An important concept is the unit of selection. If you have written an application in C#, and are maintaining that application, those constructs which you happen to save in that C# source code are those that survive to the next generation. This is, indeed, the unit of selection. The binary source code is, of course, a hugely important aspect of the ontogeny of the organism, but I wanted to redefine the analogy I had used previously to be more suitable to some of the concepts that I believe are interesting to explore. As the unit of selection, the source code (in whichever language) is the most suitable analogy to DNA for my purposes.

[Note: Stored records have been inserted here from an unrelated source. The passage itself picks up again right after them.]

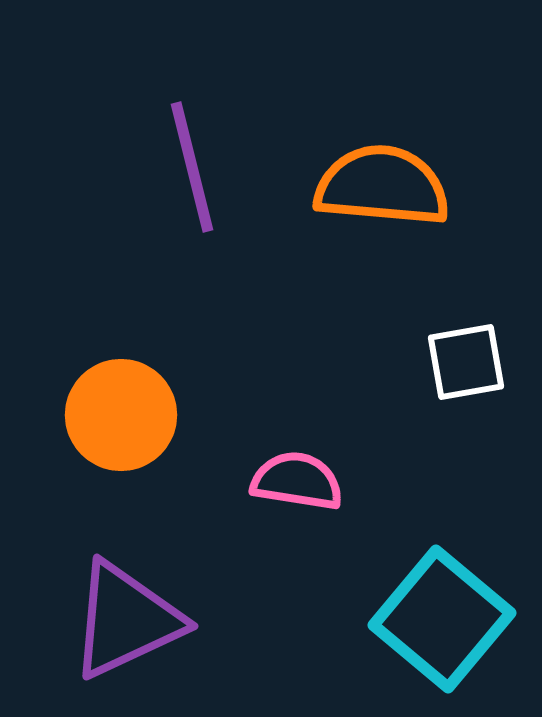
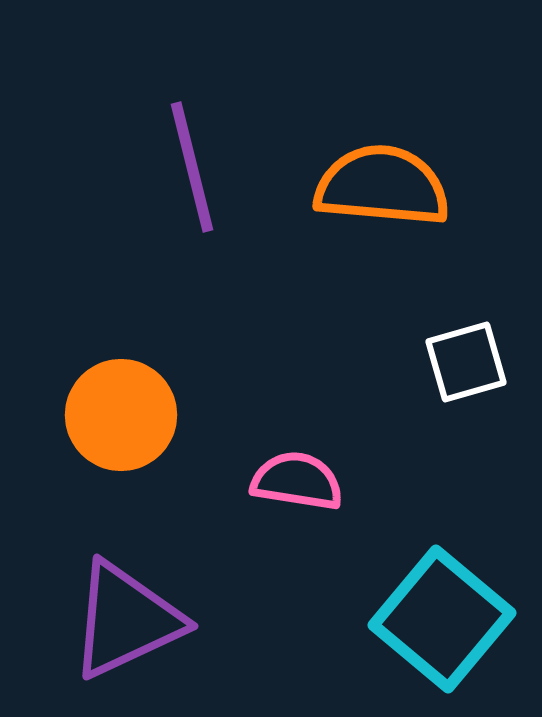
white square: rotated 6 degrees counterclockwise
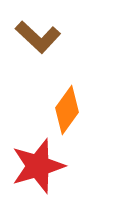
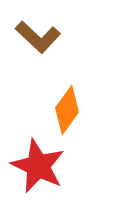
red star: rotated 30 degrees counterclockwise
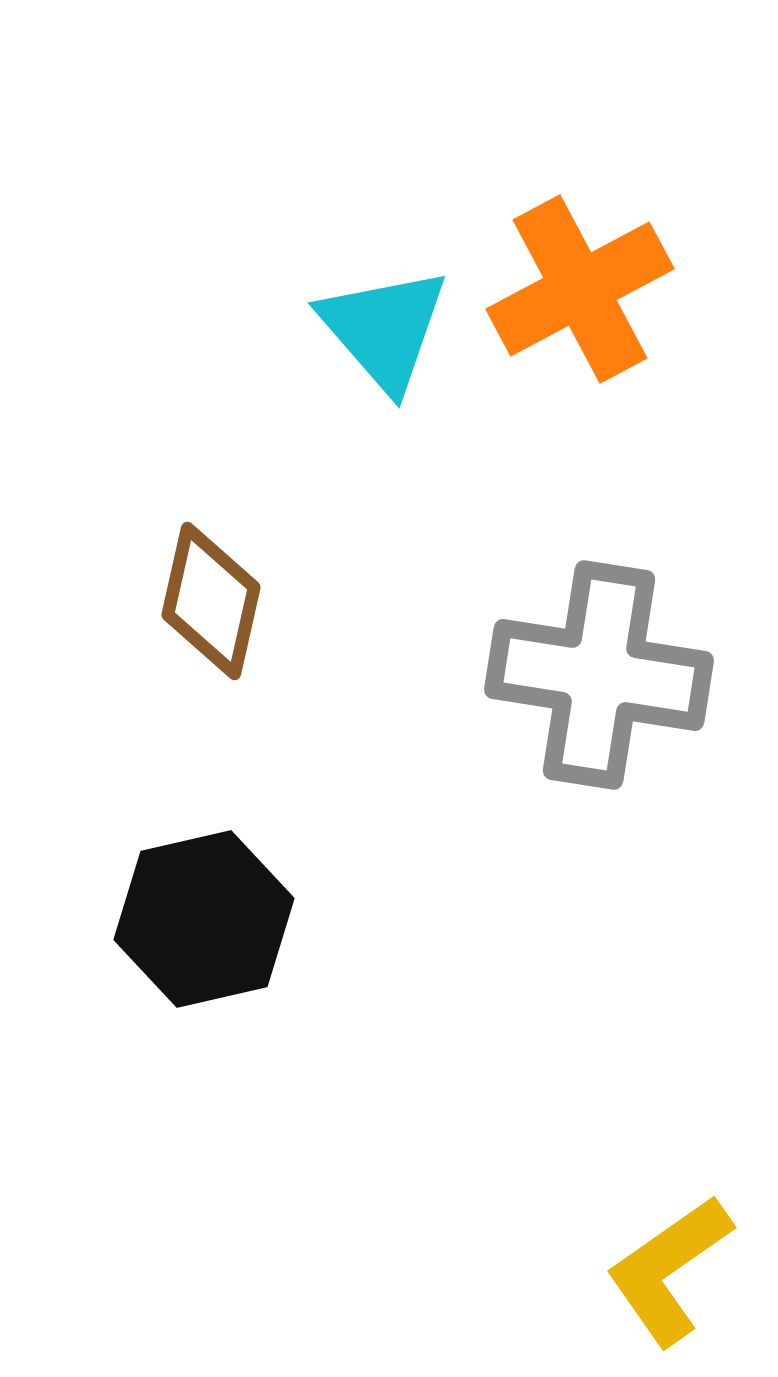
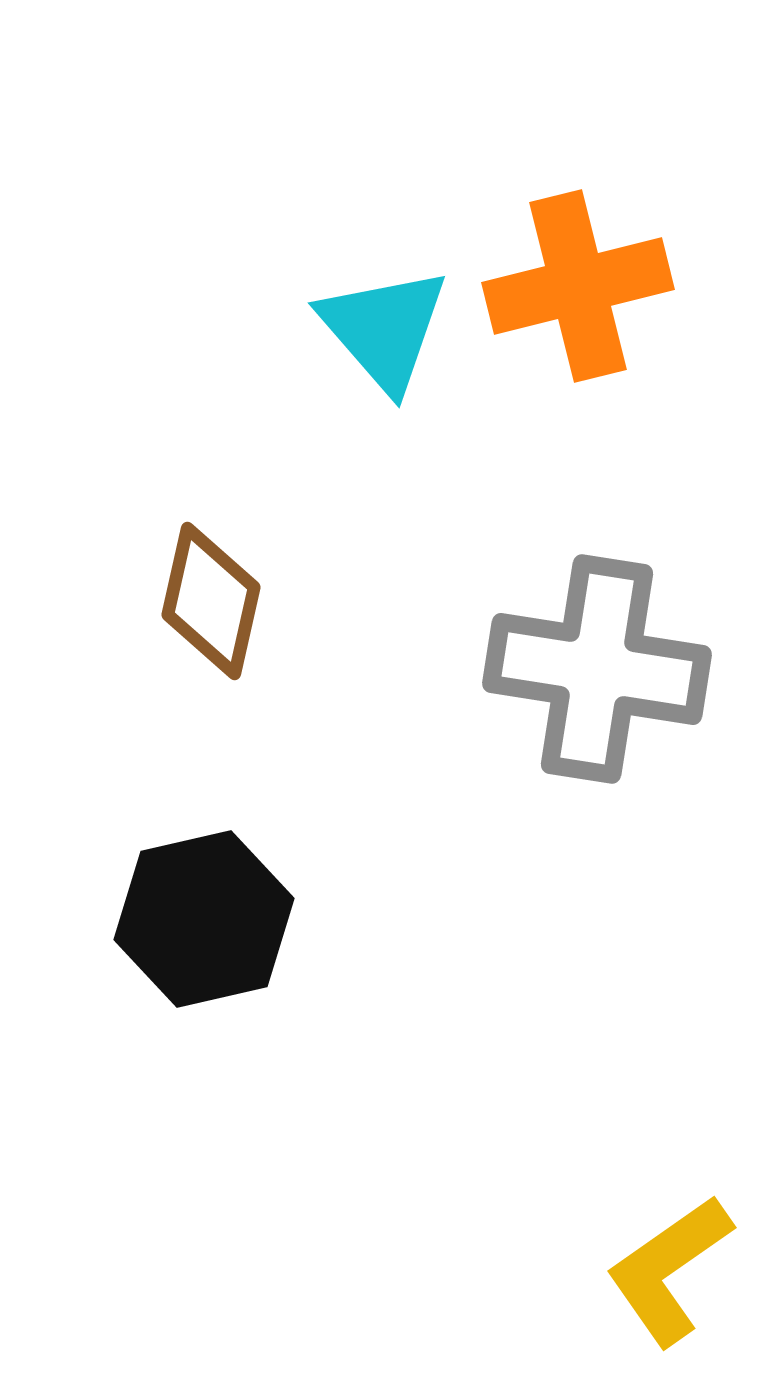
orange cross: moved 2 px left, 3 px up; rotated 14 degrees clockwise
gray cross: moved 2 px left, 6 px up
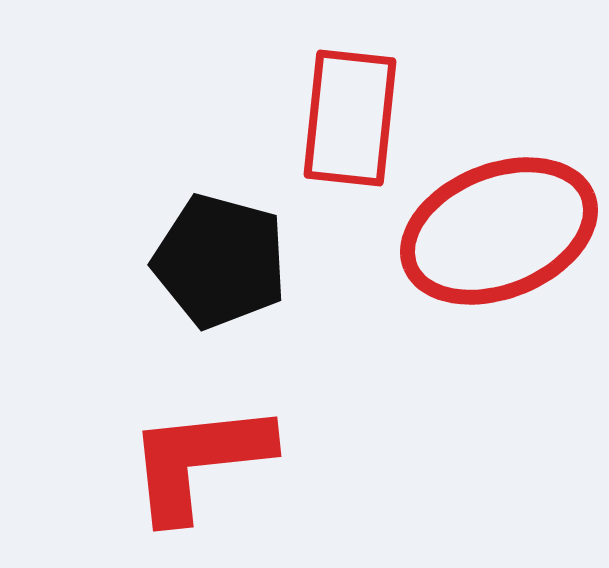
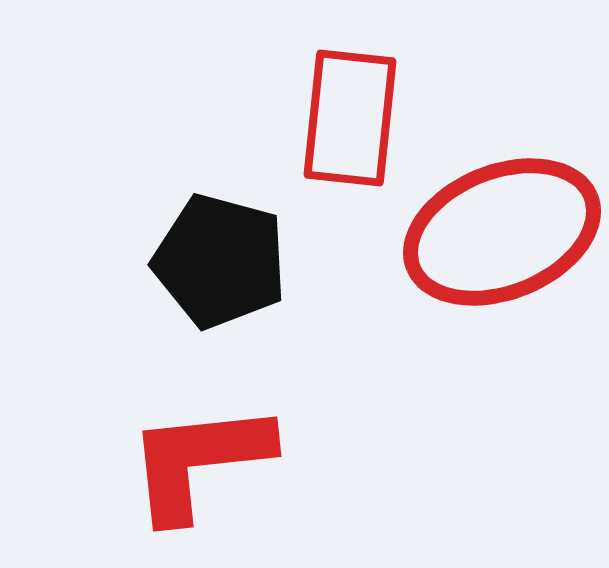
red ellipse: moved 3 px right, 1 px down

In my last entry, I discussed complexity in evolution, and how the most highly complex software is, in fact, the edge case. Far more software is less complex; more people have written a "Hello World" program than have written an application of the complexity of, say, Microsoft BizTalk Server.
This begs the question - how can I maximize my experience in building less complex applications? How do I do it at all? For anybody who loves to build fantastic software and change the world, it's important to leverage these opportunities to both improve and enjoy yourself.
Chris Sells writes, "I found out something about myself: I'm really good at digging into the state of the art, whether it's one technology or a feature across technologies, if I have a problem I'm trying to solve. However, if I'm just wandering in a space w/o an explicit goal, e.g. give a presentation, build an app, write an article, I'm lost; I just can't muster any juice."
I find this to be true as well. Say that I decide to come up with a piece of software to write which I can complete in a reasonable amount of time, gain some new experiences from, and share with as many people as I am interested in impacting. Frequently, I will spend more time coming up with the idea than I do actually implementing the project.
There are a couple of useful tools that I have found for overcoming these obstacles. The first is the Coding for Fun website. There are tons of starter ideas, as well as fully fleshed out ideas here. This is a great place to start, because you may find something you've been interested in learning here.
More importantly, Microsoft is starting to define a platform for making your smaller, less complex applications more globally useful: gadgets. Not that this is a new approach. Stardock supports the notion of gadgets with its DesktopX software. Konfabulator has desktop gadgets. Desktop Sidebar has sidebar gadgets. The difference is that these gadgets ran inside of an applicaiton. They are now coming at the platform level. Check out Microsoft Gadgets to read more and to find links to other information.
I think this is important for a couple of reasons. First, it makes it easier to write something fairly cool in a short period of time. Why? You don't have to write all of the platform-level technologies such as containers and windows. You can just create the gadget to do something neat. Second, since there will always be more software that is less complex, we can expose that less complex software more robustly, make it more useful, and generally improve the overall ecosystem.